12/23/1996
Bill Knight / El Paso Times
Tim Floyd sat calmly on press row, chatting with old friends, signing autographs. Children, young adults, older fans came politely up to Floyd, asking for his signature.
"Merry Christmas, Tim Floyd," he signed over and over and over.
Another victory was behind him. His basketball team was ranked fifth in the nation. He warmly, casually, confidently embraced celebrity.
Life is good.
Though Floyd seems to have that Dick Clark disease - he looks exactly the same as he did 20 years ago - much has changed in his life since his days as graduate assistant and then assistant coach for Don Haskins at UTEP.
Today he is the high-profile coach at Iowa State, Big Eight Coach of the Year last year ... runner-up for National Coach of the Year. Just a couple of months shy of his 43rd birthday, he is one of college basketball's hot young commodities.
Floyd came to Haskins in 1977 as a graduate assistant, fresh out of college, admittedly not knowing much, but ready to work. And work hard. In the beginning, he made all of $10,000 a year.
Smiling that familiar smile, Floyd said, "I got a raise up to $16,000 and thought I was doing pretty good."
Finally, after helping recruit UTEP to five straight 20-win seasons and regular visits to the NCAA Tournament, Floyd was courted by Abe Lemmons at Texas. So he got a raise to $28,000 a year.
Now, after successful stints as head coach at Idaho and New Orleans, Floyd commands more than half a million dollars a year. Long way from that $10,000.
Floyd steered his car into his beautiful home - a two-story affair in a wooded picture-postcard scene, a house nearly a century old - and Don Haskins cracked, "Tim, this looks just like the house you had in El Paso when you were making $10,000 a year."
Floyd obviously holds Haskins in high esteem ... just as Haskins did his old college coach Henry Iba.
"We do everything here the way Coach Haskins taught me," Floyd said. "Straight up man-to-man defense. What you're seeing is basic El Paso defense."
Floyd's team destroyed East Tennessee State 77-49 Saturday night in the Iowa State Holiday Classic. And Floyd knew Haskins was watching.
"I was on edge at the beginning of the game," he said. "I didn't stand up as much. I kept my butt on the bench, just like I did when I was in El Paso coaching for Coach Haskins.

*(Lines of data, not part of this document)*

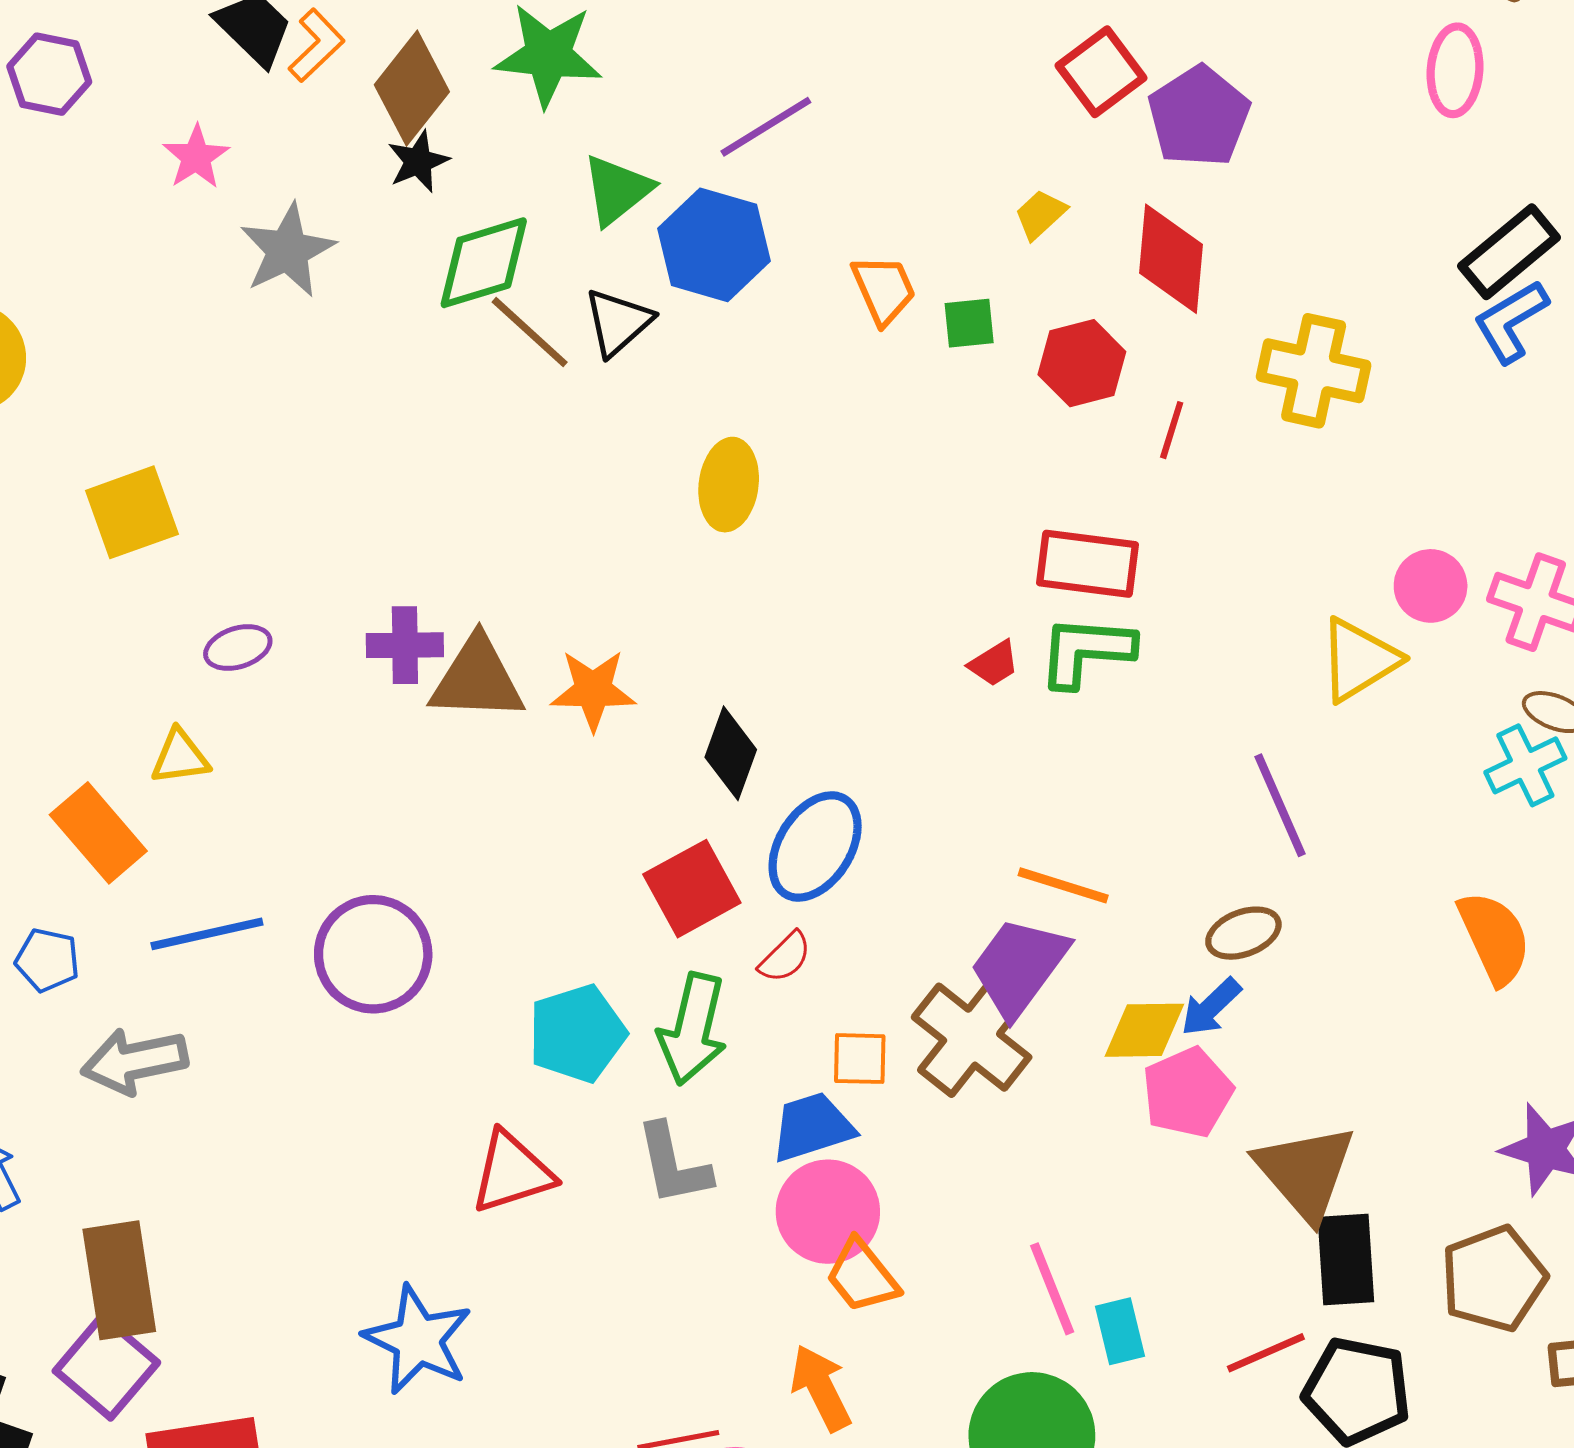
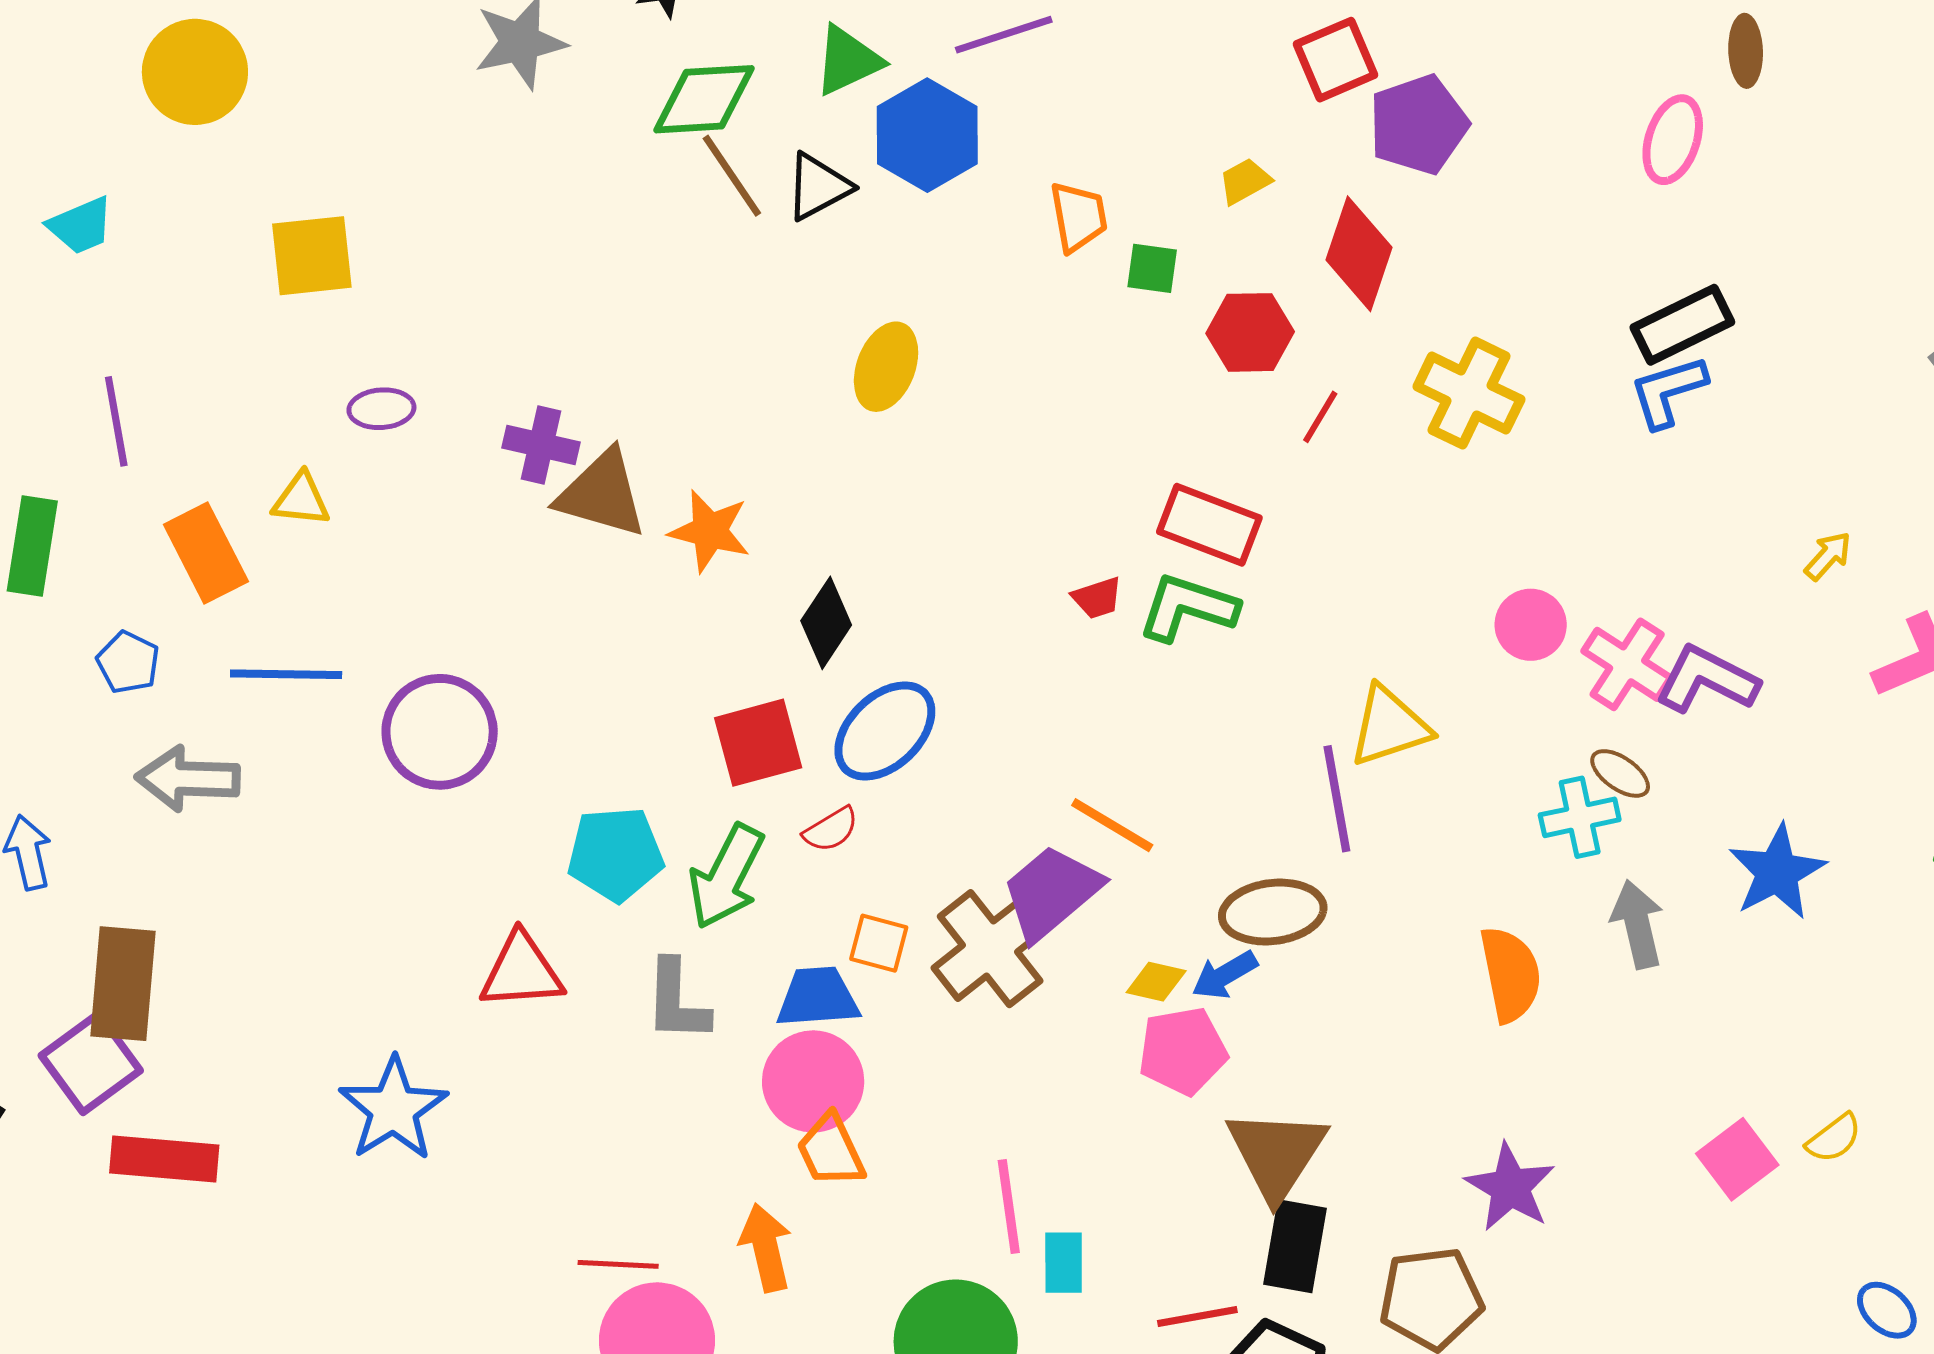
yellow triangle: (1359, 660) -> (1389, 726), moved
brown ellipse: (1243, 933) -> (1273, 912), size x1.4
yellow diamond: (1144, 1030) -> (1156, 982), size x0.7

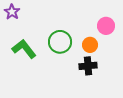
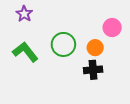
purple star: (12, 12) -> (24, 14), moved

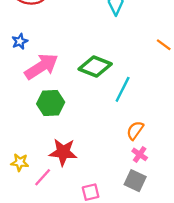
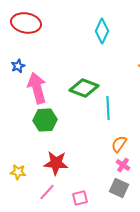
pink arrow: (41, 66) -> (37, 88), turned -72
cyan line: (123, 89) -> (108, 108), turned -30
pink line: (43, 177) -> (47, 192), moved

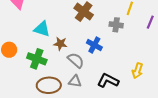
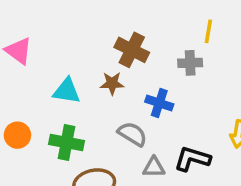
brown star: (60, 44) -> (112, 83), moved
gray triangle: (75, 81) -> (154, 167), moved

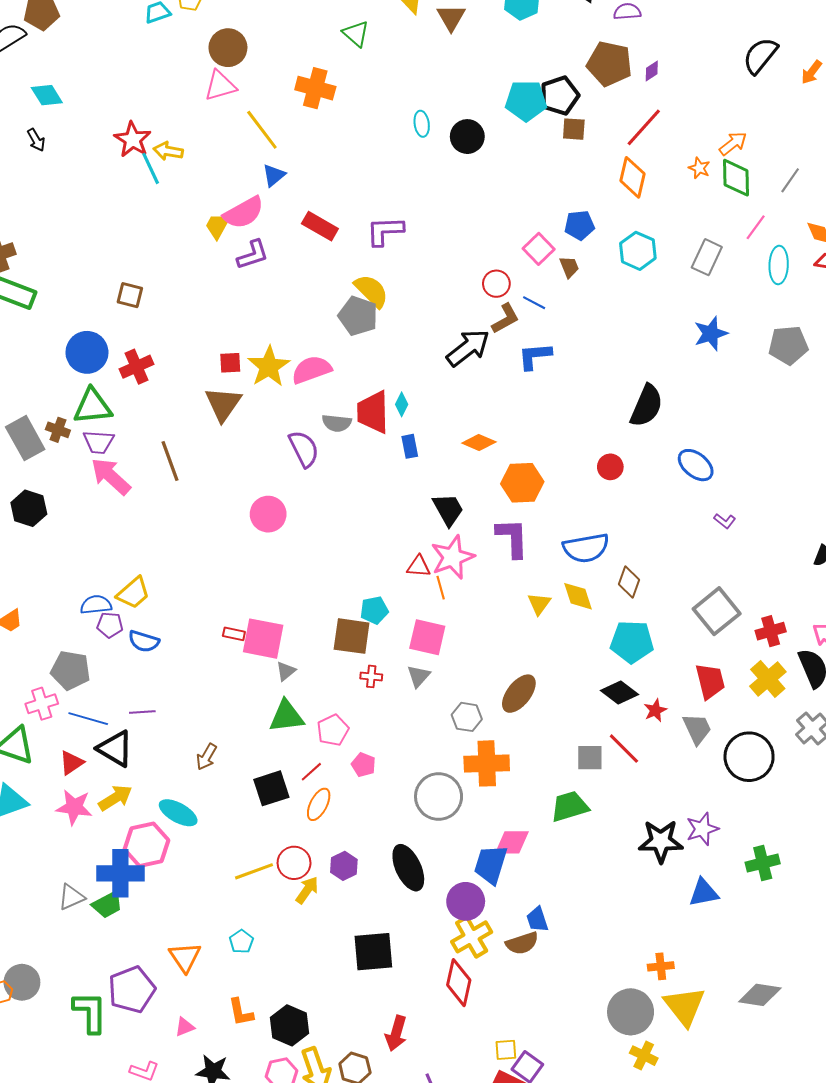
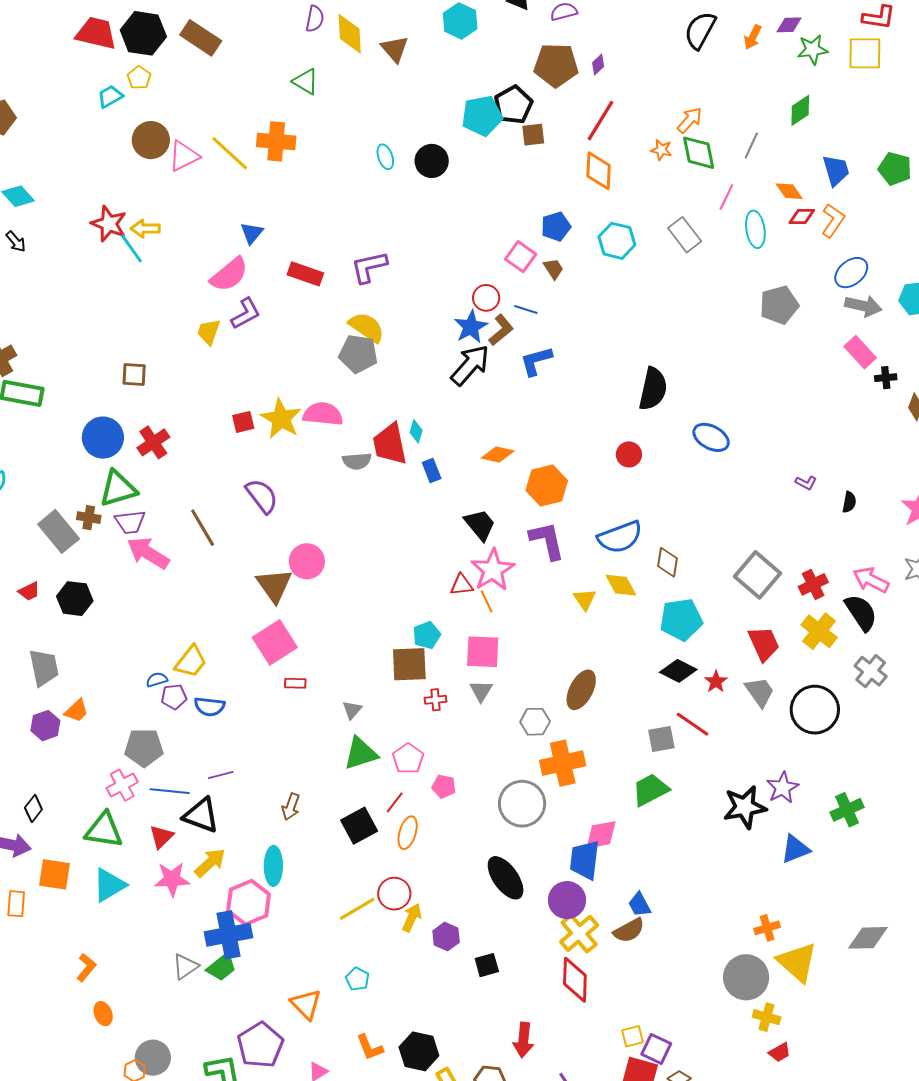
brown circle: (228, 48) -> (151, 140), moved
yellow line: (262, 130) -> (230, 153), moved
yellow trapezoid: (217, 226) -> (209, 332), moved
gray rectangle: (707, 257) -> (685, 235), turned -52
blue star: (711, 334) -> (471, 327), moved
pink semicircle: (311, 370) -> (323, 414), turned 36
brown triangle: (223, 404) -> (274, 585), moved
purple semicircle: (304, 449) -> (262, 496), moved
purple L-shape: (725, 521) -> (806, 483), moved
blue semicircle: (96, 605) -> (157, 680), size x0.7
pink square: (263, 639) -> (275, 642), moved, turned -33
cyan ellipse: (178, 813) -> (273, 866), turned 72
purple hexagon: (344, 866) -> (446, 937), moved
black square: (373, 952) -> (487, 965), size x0.6

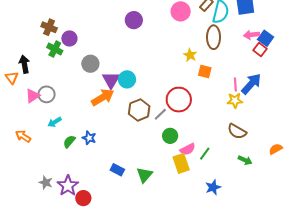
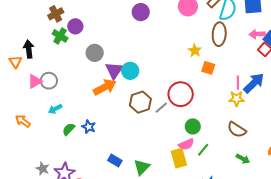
brown cross: (49, 27) -> (56, 14), turned 35
green circle: (170, 136) -> (193, 126), moved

"At about the 7-minute mark, I called a time out and told my guys `You're not just getting graded. My butt is, too. So if you don't play hard, you won't stay out there on the floor.'
"I'd love to lie to you and tell you I didn't know where Coach Haskins was sitting. But I did. I knew exactly where he was," Floyd said.
But Tim Floyd is no longer just Don Haskins' assistant coach. He has reached a degree of celebrity ... with prospects of greater celebrity well within his reach.
He won 23 games his first season at Iowa State, advancing to the NCAA Tournament. Last year, picked for the conference cellar, with no key players returning, he won 24 games - and the Big Eight Tournament.
Recently, Floyd signed one of the top recruits in the nation. Indiana's Bobby Knight wanted him. So did virtually every other coach in the nation. Floyd got him by visiting the player's family in Slovakia. He was the only coach to make that visit.
Promise fulfilled
That, though, has always been the Floyd way.
Not many people in El Paso ever saw him without either a suitcase in his hand or a phone plastered to his ear. He was always outworking everyone else, always traveling to see a recruit or talking to him on the phone.
Haskins grinned and said, "Mr. Iba told me once not to give up on that young assistant. He's gonna be all right. He's gonna be a good one. I told him I knew it. And he was right."
Sunday morning, Floyd pulled off his jacket and showed everyone his old sweatshirt ... a faded gray job with orange letters: "UTEP Athletics."
Floyd's wife Beverly said, "I remember when we got that raise from $10,000 to $16,000. It was so good. It seemed like more at the time than we got when we came here."
Life was good then. Now it is better than good.
Tim, Beverly and their beautiful 15-year-old daughter Shannon still have some roots in El Paso; many old friends.
It has been a long journey from El Paso to Ames. Yet Floyd retains three elements that always set him apart to everyone who ever met him - a devilish sense of humor, an untiring work ethic and class with a capital C.
A small boy walked up to the Iowa State coach and asked for an autograph. "Could you sign this other one for my brother? It's his birthday."
"Sure," Floyd said, flashing that big-league smile. "What's your brother's name?"
Celebrity fits Floyd so well ... far better than that old UTEP sweatshirt.
Bill Knight covers UTEO basketball for the Times.